TASK DIRECTIONS = Your answer must restate each entry below word for word, with no pictures in it.

■ ■ ■

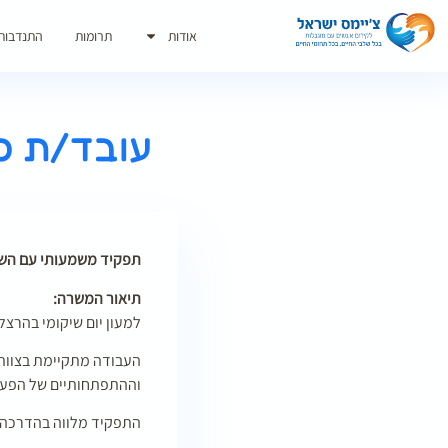
אודות
תרומות
התנדבות
עובד/ת סוצ
תפקיד משמעותי עם השפ
תיאור המשרה:
למעון יום שיקומי בהרצליה, המיועד לפעוטות בגילאי 
העבודה מתקיימת בצוות ר
וההתפתחותיים של הפעו
התפקיד מלווה בהדרכה מ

■ ■ ■

RESPONSE AREA =
אודות
תרומות
התנדבות
עובד/ת סוצ
תפקיד משמעותי עם השפ
תיאור המשרה:
למעון יום שיקומי בהרצליה, המיועד לפעוטות בגילאי 
העבודה מתקיימת בצוות ר
וההתפתחותיים של הפעו
התפקיד מלווה בהדרכה מ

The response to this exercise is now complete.